Insistió en su argumento que se trató de una guerra para "combatir y aniquilar a los terroristas marxistas". Y enfatizó que desde hace seis años "los guerrilleros" están dentro de los tres poderes del Estado. También afirmó que las Fuerzas Armadas, en pocos años, vencieron a los enemigos por pedido de la Nación y que ese accionar tuvo el apoyo popular.

Descalificó, además, el juzgamiento a los militares de la década del 70. "Ahora la Justicia nos juzga por supuestos crímenes cometidos por las Fuerzas Armadas en la guerra revolucionaria. Las Fuerzas éramos legales. Resulta ridículo que nos juzguen y nos condenen 30 años después de terminar con la violencia con el argumento de no haber aplicado el Código para terminar con el enemigo", dijo.
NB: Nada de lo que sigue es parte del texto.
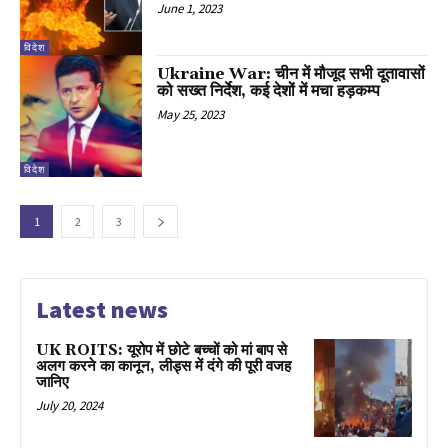
June 1, 2023
विदेश
Ukraine War: चीन में मौजूद सभी दूतावासों
को सख्त निर्देश, कई देशों में मचा हड़कम्प
May 25, 2023
विदेश
1
2
3
Latest news
UK ROITS: यूरोप में छोटे बच्चों को मां बाप से
अलग करने का कानून, लीड्स में दंगे की पूरी वजह
जानिए
July 20, 2024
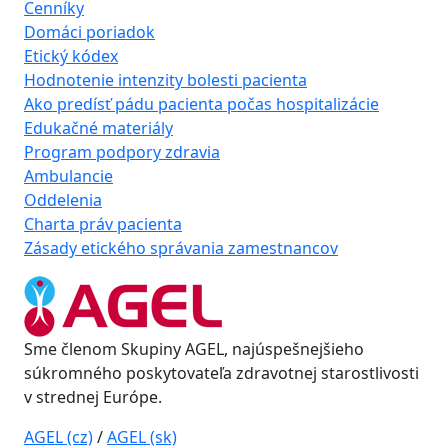
Cenníky
Domáci poriadok
Etický kódex
Hodnotenie intenzity bolesti pacienta
Ako predísť pádu pacienta počas hospitalizácie
Edukačné materiály
Program podpory zdravia
Ambulancie
Oddelenia
Charta práv pacienta
Zásady etického správania zamestnancov
Sme členom Skupiny AGEL, najúspešnejšieho
súkromného poskytovateľa zdravotnej starostlivosti
v strednej Európe.
AGEL (cz)
/
AGEL (sk)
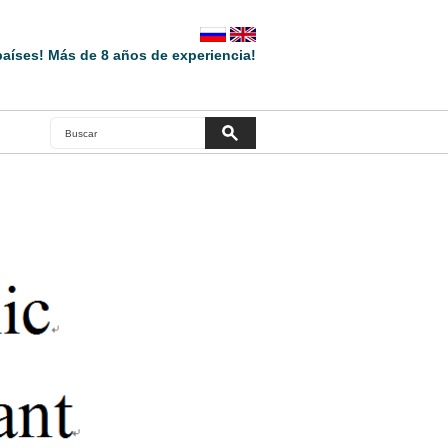
aíses! Más de 8 años de experiencia!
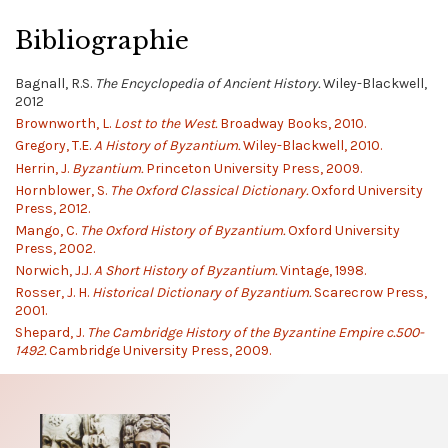
Bibliographie
Bagnall, R.S.
The Encyclopedia of Ancient History.
Wiley-Blackwell,
2012
Brownworth, L.
Lost to the West.
Broadway Books, 2010.
Gregory, T.E.
A History of Byzantium.
Wiley-Blackwell, 2010.
Herrin, J.
Byzantium.
Princeton University Press, 2009.
Hornblower, S.
The Oxford Classical Dictionary.
Oxford University
Press, 2012.
Mango, C.
The Oxford History of Byzantium.
Oxford University
Press, 2002.
Norwich, J.J.
A Short History of Byzantium.
Vintage, 1998.
Rosser, J. H.
Historical Dictionary of Byzantium.
Scarecrow Press,
2001.
Shepard, J.
The Cambridge History of the Byzantine Empire c.500-
1492.
Cambridge University Press, 2009.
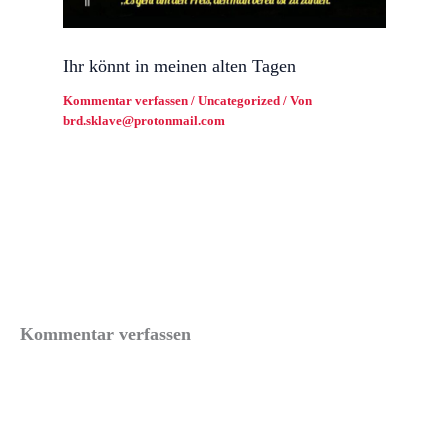
Ihr könnt in meinen alten Tagen
Kommentar verfassen
/
Uncategorized
/ Von
brd.sklave@protonmail.com
Kommentar verfassen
Tres horas después, el tribunal lo consideró, una vez más, culpable de graves violaciones de los derechos humanos.

Una cita de Abel Posse para defenderse

  • CORDOBA.- En un tramo de su defensa ante el tribunal, Luciano Benjamín Menéndez usó conceptos del nuevo ministro de Educación porteño, Abel Posse, justamente envuelto en una polémica por sus posiciones sobre los años 70. "Como bien dijo Abel Posse, ningún país repudió a su ejército por lo que pidieron sus gobiernos", dijo Menéndez. De esa manera, descalificó los juicios a los militares iniciados en el gobierno de Raúl Alfonsín y retomados durante la gestión de Néstor Kirchner. La cita de Menéndez fue horas antes de que Mauricio Macri le tomara juramento a Posse (ver Información General).